ABOUT THIS EXERCISE
From first line to last, copy the listing exactly and omit its pictures.

-- Opening Marker --

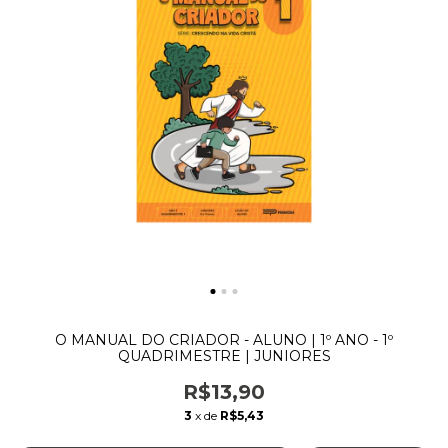
O MANUAL DO CRIADOR - ALUNO | 1º ANO - 1º
QUADRIMESTRE | JUNIORES
R$13,90
3
x de
R$5,43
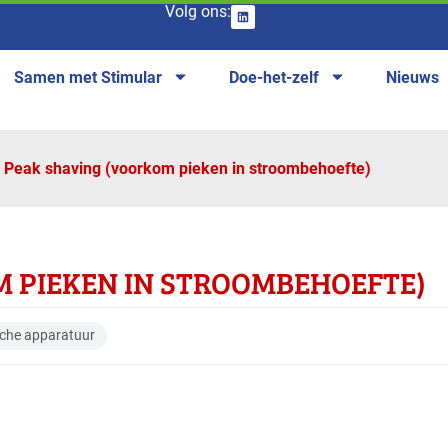
Volg ons:
Samen met Stimular
Doe-het-zelf
Nieuws
Peak shaving (voorkom pieken in stroombehoefte)
 PIEKEN IN STROOMBEHOEFTE)
ische apparatuur
anches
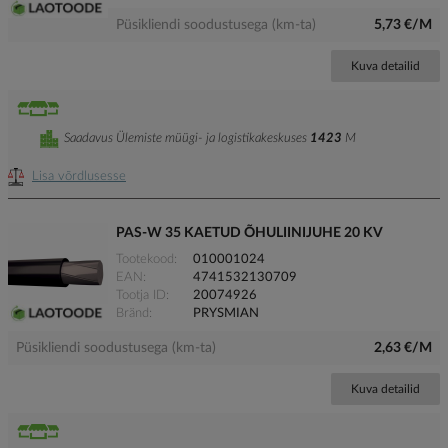
Püsikliendi soodustusega (km-ta)
5,73 €/M
Kuva detailid
Saadavus Ülemiste müügi- ja logistikakeskuses
1423
M
Lisa võrdlusesse
PAS-W 35 KAETUD ÕHULIINIJUHE 20 KV
Tootekood
010001024
EAN
4741532130709
Tootja ID
20074926
Bränd
PRYSMIAN
Püsikliendi soodustusega (km-ta)
2,63 €/M
Kuva detailid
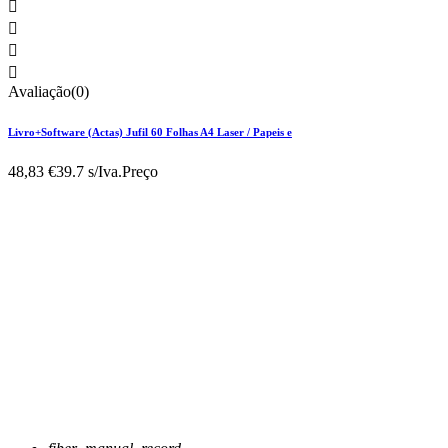




Avaliação(0)
Livro+Software (Actas) Jufil 60 Folhas A4 Laser / Papeis e
48,83 €
39.7 s/Iva.
Preço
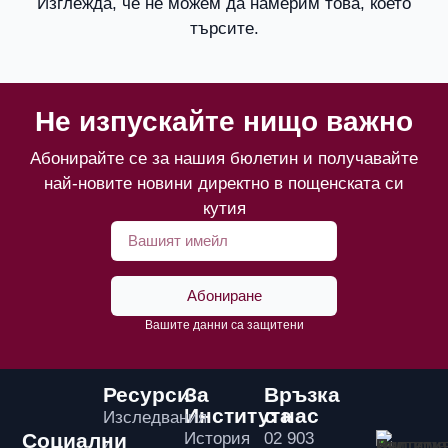
Изглежда, че не можем да намерим това, което
търсите.
Не изпускайте нищо важно
Абонирайте се за нашия бюлетин и получавайте
най-новите новини директно в пощенската си
кутия
Абониране
Вашите данни са защитени
Ресурси
За
Връзка
Института
с нас
Изследвания
Социални
История
02 903
и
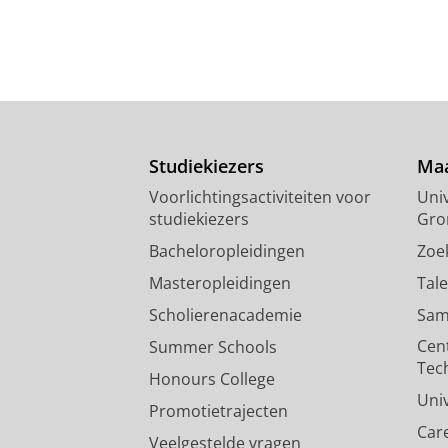
Studiekiezers
Maa
Voorlichtingsactiviteiten voor
Univ
studiekiezers
Gro
Bacheloropleidingen
Zoe
Masteropleidingen
Tal
Scholierenacademie
Sam
Cen
Summer Schools
Tec
Honours College
Uni
Promotietrajecten
Car
Veelgestelde vragen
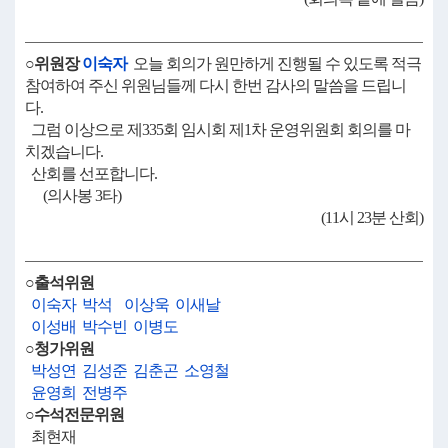
○위원장
이숙자
오늘 회의가 원만하게 진행될 수 있도록 적극
참여하여 주신 위원님들께 다시 한번 감사의 말씀을 드립니
다.
그럼 이상으로 제335회 임시회 제1차 운영위원회 회의를 마
치겠습니다.
산회를 선포합니다.
(의사봉 3타)
(11시 23분 산회)
○출석위원
이숙자
박석
이상욱
이새날
이성배
박수빈
이병도
○청가위원
박성연
김성준
김춘곤
소영철
윤영희
전병주
○수석전문위원
최현재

-- Closing Marker --

WRITTEN ANSWER
O MANUAL DO CRIADOR - ALUNO | 1º ANO - 1º
QUADRIMESTRE | JUNIORES
R$13,90
3
x de
R$5,43
Volg ons:
Samen met Stimular
Doe-het-zelf
Nieuws
Peak shaving (voorkom pieken in stroombehoefte)
 PIEKEN IN STROOMBEHOEFTE)
ische apparatuur
anches
Püsikliendi soodustusega (km-ta)
5,73 €/M
Kuva detailid
Saadavus Ülemiste müügi- ja logistikakeskuses
1423
M
Lisa võrdlusesse
PAS-W 35 KAETUD ÕHULIINIJUHE 20 KV
Tootekood
010001024
EAN
4741532130709
Tootja ID
20074926
Bränd
PRYSMIAN
Püsikliendi soodustusega (km-ta)
2,63 €/M
Kuva detailid




Avaliação(0)
Livro+Software (Actas) Jufil 60 Folhas A4 Laser / Papeis e
48,83 €
39.7 s/Iva.
Preço
Изглежда, че не можем да намерим това, което
търсите.
Не изпускайте нищо важно
Абонирайте се за нашия бюлетин и получавайте
най-новите новини директно в пощенската си
кутия
Абониране
Вашите данни са защитени
Ресурси
За
Връзка
Института
с нас
Изследвания
Социални
История
02 903
и
Studiekiezers
Maa
Voorlichtingsactiviteiten voor
Univ
studiekiezers
Gro
Bacheloropleidingen
Zoe
Masteropleidingen
Tal
Scholierenacademie
Sam
Cen
Summer Schools
Tec
Honours College
Uni
Promotietrajecten
Car
Veelgestelde vragen
○위원장
이숙자
오늘 회의가 원만하게 진행될 수 있도록 적극
참여하여 주신 위원님들께 다시 한번 감사의 말씀을 드립니
다.
그럼 이상으로 제335회 임시회 제1차 운영위원회 회의를 마
치겠습니다.
산회를 선포합니다.
(의사봉 3타)
(11시 23분 산회)
○출석위원
이숙자
박석
이상욱
이새날
이성배
박수빈
이병도
○청가위원
박성연
김성준
김춘곤
소영철
윤영희
전병주
○수석전문위원
최현재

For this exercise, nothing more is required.